This beautiful reflection on the famed Spanish Camino de Santiago pilgrimage route by Brendan McManus gave us some food for thought. This account of his incredible journey appears in our Winter 2018/19 issue, and it’s got us feeling inspired … have any of you ever walked the Camino or a similar pilgrimage route, Positive Lifers?
The Camino Way
Peace on the ancient pilgrimage route
by Brendan McManus
It is barely light and I am struggling along a narrow mud track in northern Spain. Around me are the impervious Pyrenees: impossibly high peaks straining for the sky. Sleep was patchy in the hostel and I’m bleary eyed and stumbling along, waking up to the dawn. The hand-painted yellow arrows point the way to Santiago, 800km away, but I won’t get there this time, only having ten days. The spiders’ webs brush off my face and arms and it thrills me to know that I am the first one on the trail. My muscles are a bit sore from the previous day’s walking, but I know that this will wear off. I am on the Camino and it is utterly thrilling and enveloping. An unexpected joy overtakes me and I rejoice in being alive, being able to walk and watching the world wake up.
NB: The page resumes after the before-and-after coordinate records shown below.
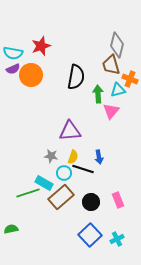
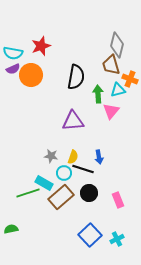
purple triangle: moved 3 px right, 10 px up
black circle: moved 2 px left, 9 px up
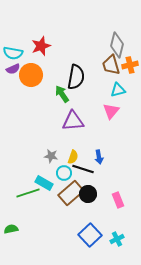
orange cross: moved 14 px up; rotated 35 degrees counterclockwise
green arrow: moved 36 px left; rotated 30 degrees counterclockwise
black circle: moved 1 px left, 1 px down
brown rectangle: moved 10 px right, 4 px up
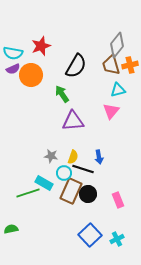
gray diamond: rotated 25 degrees clockwise
black semicircle: moved 11 px up; rotated 20 degrees clockwise
brown rectangle: moved 2 px up; rotated 25 degrees counterclockwise
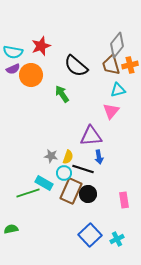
cyan semicircle: moved 1 px up
black semicircle: rotated 100 degrees clockwise
purple triangle: moved 18 px right, 15 px down
yellow semicircle: moved 5 px left
pink rectangle: moved 6 px right; rotated 14 degrees clockwise
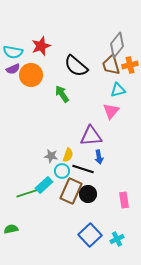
yellow semicircle: moved 2 px up
cyan circle: moved 2 px left, 2 px up
cyan rectangle: moved 2 px down; rotated 72 degrees counterclockwise
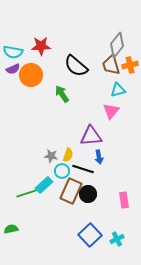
red star: rotated 18 degrees clockwise
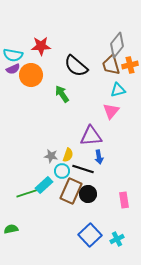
cyan semicircle: moved 3 px down
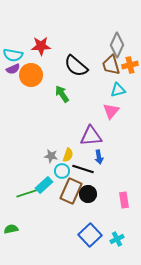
gray diamond: rotated 15 degrees counterclockwise
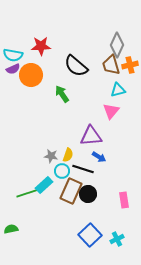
blue arrow: rotated 48 degrees counterclockwise
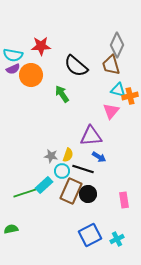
orange cross: moved 31 px down
cyan triangle: rotated 28 degrees clockwise
green line: moved 3 px left
blue square: rotated 15 degrees clockwise
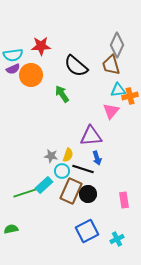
cyan semicircle: rotated 18 degrees counterclockwise
cyan triangle: rotated 21 degrees counterclockwise
blue arrow: moved 2 px left, 1 px down; rotated 40 degrees clockwise
blue square: moved 3 px left, 4 px up
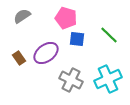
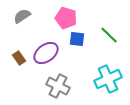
gray cross: moved 13 px left, 6 px down
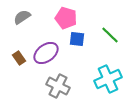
gray semicircle: moved 1 px down
green line: moved 1 px right
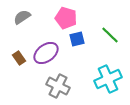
blue square: rotated 21 degrees counterclockwise
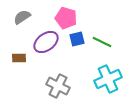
green line: moved 8 px left, 7 px down; rotated 18 degrees counterclockwise
purple ellipse: moved 11 px up
brown rectangle: rotated 56 degrees counterclockwise
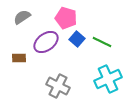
blue square: rotated 35 degrees counterclockwise
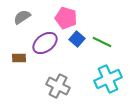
purple ellipse: moved 1 px left, 1 px down
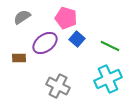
green line: moved 8 px right, 4 px down
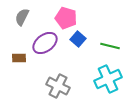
gray semicircle: rotated 30 degrees counterclockwise
blue square: moved 1 px right
green line: rotated 12 degrees counterclockwise
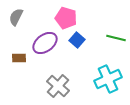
gray semicircle: moved 6 px left
blue square: moved 1 px left, 1 px down
green line: moved 6 px right, 8 px up
gray cross: rotated 15 degrees clockwise
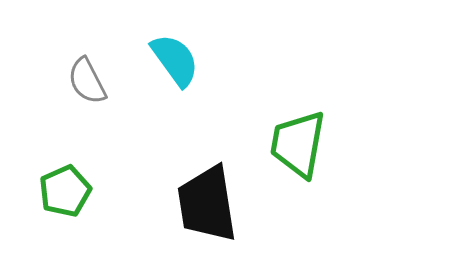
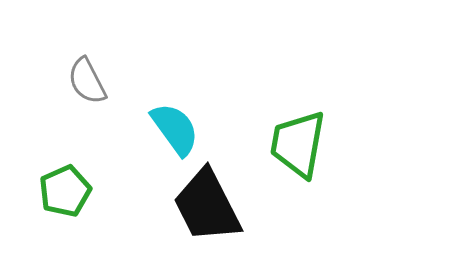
cyan semicircle: moved 69 px down
black trapezoid: moved 2 px down; rotated 18 degrees counterclockwise
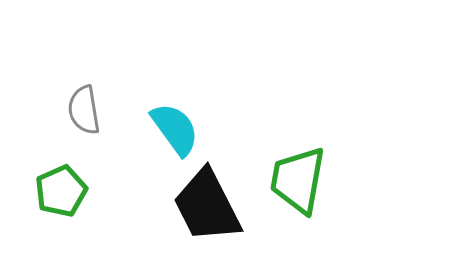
gray semicircle: moved 3 px left, 29 px down; rotated 18 degrees clockwise
green trapezoid: moved 36 px down
green pentagon: moved 4 px left
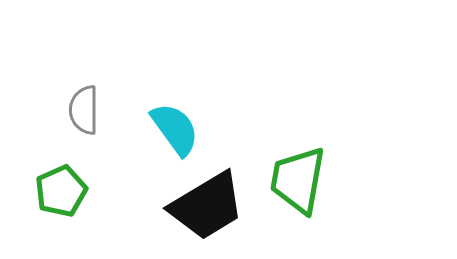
gray semicircle: rotated 9 degrees clockwise
black trapezoid: rotated 94 degrees counterclockwise
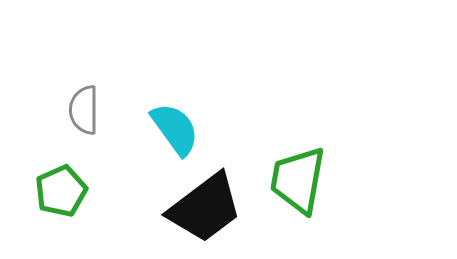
black trapezoid: moved 2 px left, 2 px down; rotated 6 degrees counterclockwise
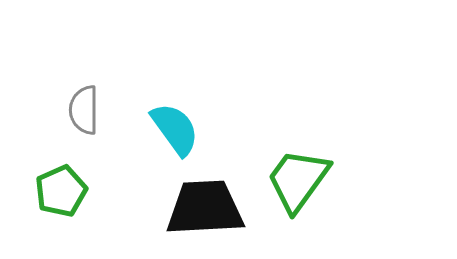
green trapezoid: rotated 26 degrees clockwise
black trapezoid: rotated 146 degrees counterclockwise
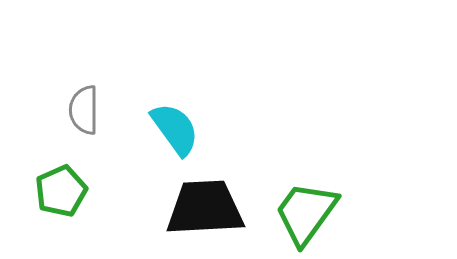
green trapezoid: moved 8 px right, 33 px down
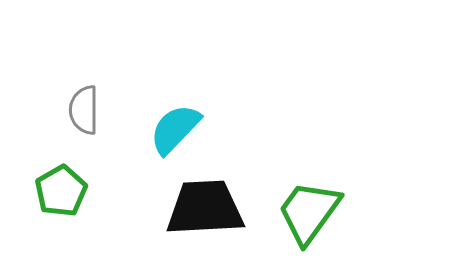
cyan semicircle: rotated 100 degrees counterclockwise
green pentagon: rotated 6 degrees counterclockwise
green trapezoid: moved 3 px right, 1 px up
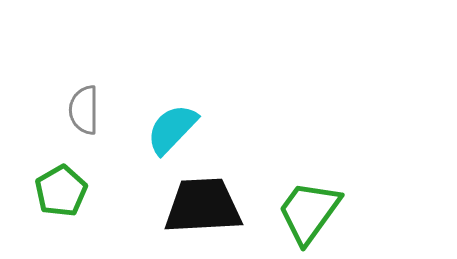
cyan semicircle: moved 3 px left
black trapezoid: moved 2 px left, 2 px up
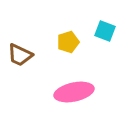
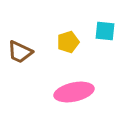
cyan square: rotated 15 degrees counterclockwise
brown trapezoid: moved 3 px up
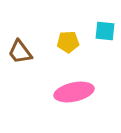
yellow pentagon: rotated 15 degrees clockwise
brown trapezoid: rotated 28 degrees clockwise
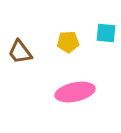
cyan square: moved 1 px right, 2 px down
pink ellipse: moved 1 px right
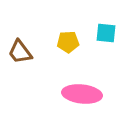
pink ellipse: moved 7 px right, 2 px down; rotated 18 degrees clockwise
The morning sun flares behind the Pyrenees: a reminder of the heat that will soon overtake me. Surrounded by mountains, they rear up into the sky on all sides. Far from claustrophobic, it is freeing to see the blue sky framed by ragged peaks. It is like the risky adventure of life. Beauty is framed by danger and inaccessible climbs, yet there exists a safe track through: a pass in the terrors, passage in the storm, a rite of obedience, permitting a possible path. It is a day of fields of wheat and barley, shorn stubble and big bales stranded on the soil. The path follows farm tracks and an old road into a broad valley that eventually glitters blue-green, a reservoir that looks out of place in such aridity. Skirting the lake, I am mercifully shaded by an oak forest that stretched on for miles until a 10th century castle rears its head.
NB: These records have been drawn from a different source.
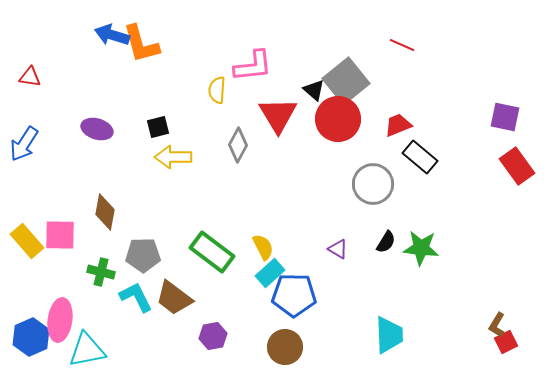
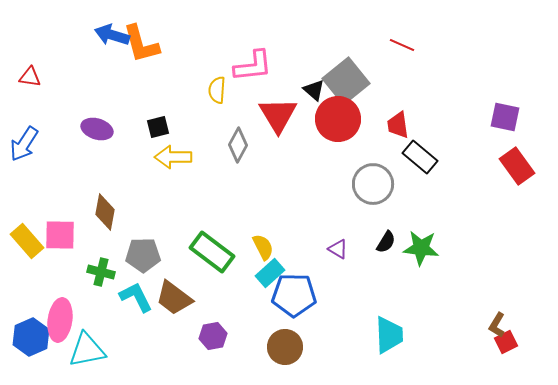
red trapezoid at (398, 125): rotated 76 degrees counterclockwise
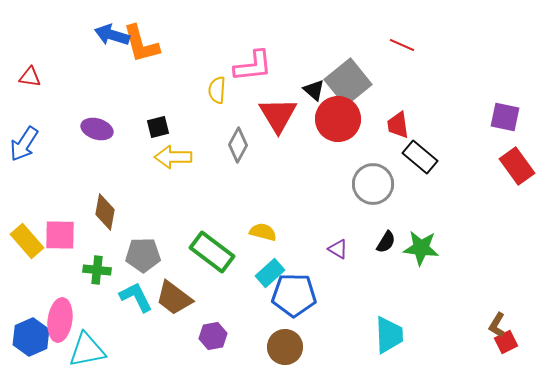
gray square at (346, 81): moved 2 px right, 1 px down
yellow semicircle at (263, 247): moved 15 px up; rotated 48 degrees counterclockwise
green cross at (101, 272): moved 4 px left, 2 px up; rotated 8 degrees counterclockwise
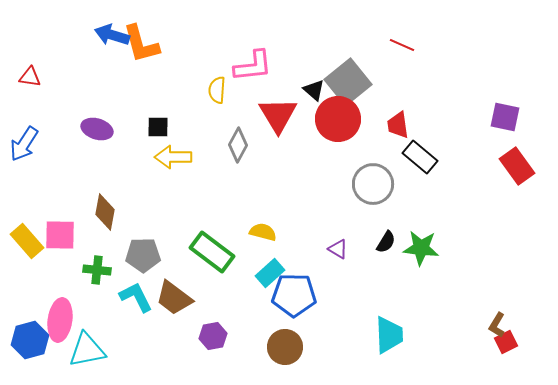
black square at (158, 127): rotated 15 degrees clockwise
blue hexagon at (31, 337): moved 1 px left, 3 px down; rotated 9 degrees clockwise
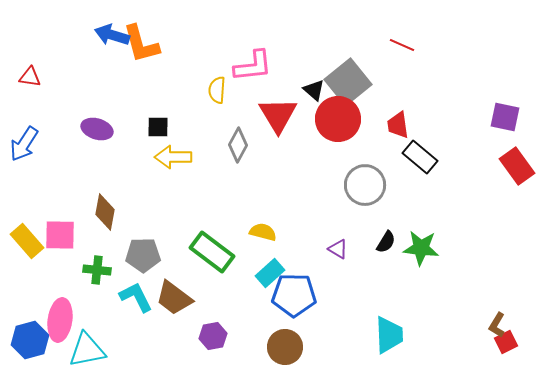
gray circle at (373, 184): moved 8 px left, 1 px down
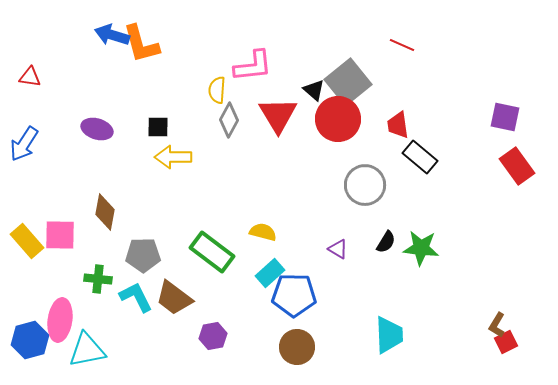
gray diamond at (238, 145): moved 9 px left, 25 px up
green cross at (97, 270): moved 1 px right, 9 px down
brown circle at (285, 347): moved 12 px right
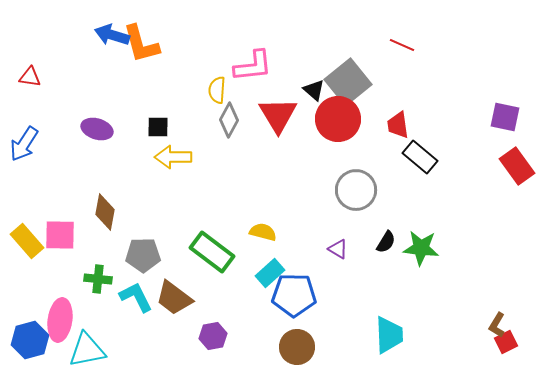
gray circle at (365, 185): moved 9 px left, 5 px down
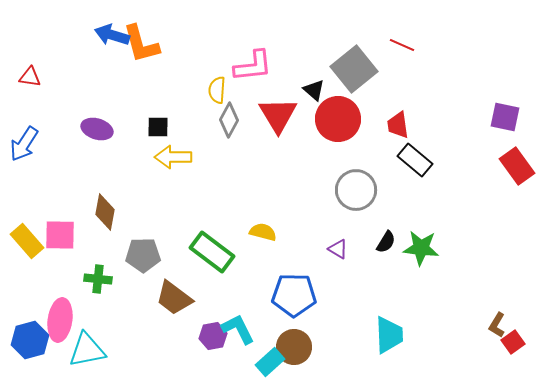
gray square at (348, 82): moved 6 px right, 13 px up
black rectangle at (420, 157): moved 5 px left, 3 px down
cyan rectangle at (270, 273): moved 89 px down
cyan L-shape at (136, 297): moved 102 px right, 32 px down
red square at (506, 342): moved 7 px right; rotated 10 degrees counterclockwise
brown circle at (297, 347): moved 3 px left
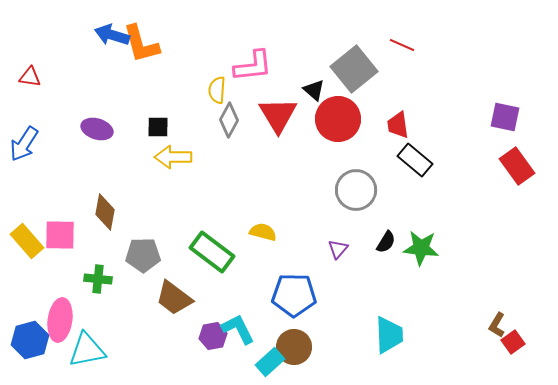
purple triangle at (338, 249): rotated 40 degrees clockwise
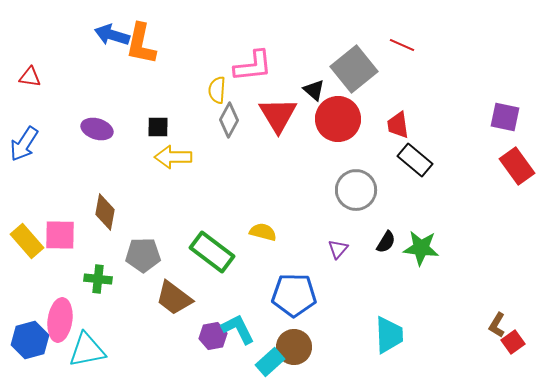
orange L-shape at (141, 44): rotated 27 degrees clockwise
The other hikers are behind me, strung out on the trail, but I won’t see them until the stop for mid-morning coffee. I look forward to the banter, the slagging and the check in. For now, I am totally alone and loving it. I need to walk as far as I can before the sun gets up – it’s already 23 degrees and after midday, it promises to be scorching. In the stillness and half-light of dawn, the dewy grass wets my feet and the glimpses of harvest valleys and fields stir my soul. Travelling light, I go on and on through trails, forests, mountain paths and farm roads: alone, but not lonely. I hear the sounds of the country coming alive. Birds are singing and I’m surrounded by butterflies! At around 11.30 a.m., I wait at a bar for my companions to catch up. I’m drenched in sweat and sun cream, but I am happy to see the others arrive. The paradox of being largely alone and simultaneously being in a group is a key Camino value, giving people space to walk alone and yet enjoying the camaraderie of being together, especially in the evenings.